Instructions for the task
What's needed is a word-for-word retyping of the entries below, pictures omitted.

Start of Provided entries

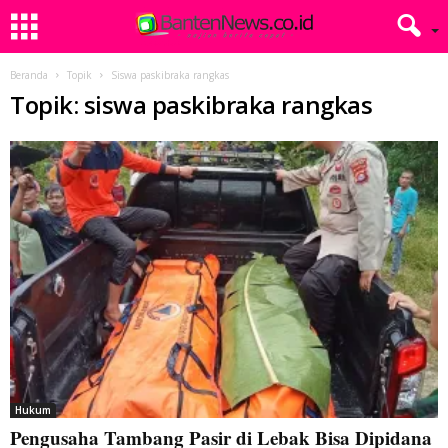
Beranda
Topik
Siswa paskibraka rangkas
Topik: siswa paskibraka rangkas
Hukum
Pengusaha Tambang Pasir di Lebak Bisa Dipidana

End of Provided entries

Answer below
Beranda
Topik
Siswa paskibraka rangkas
Topik: siswa paskibraka rangkas
Hukum
Pengusaha Tambang Pasir di Lebak Bisa Dipidana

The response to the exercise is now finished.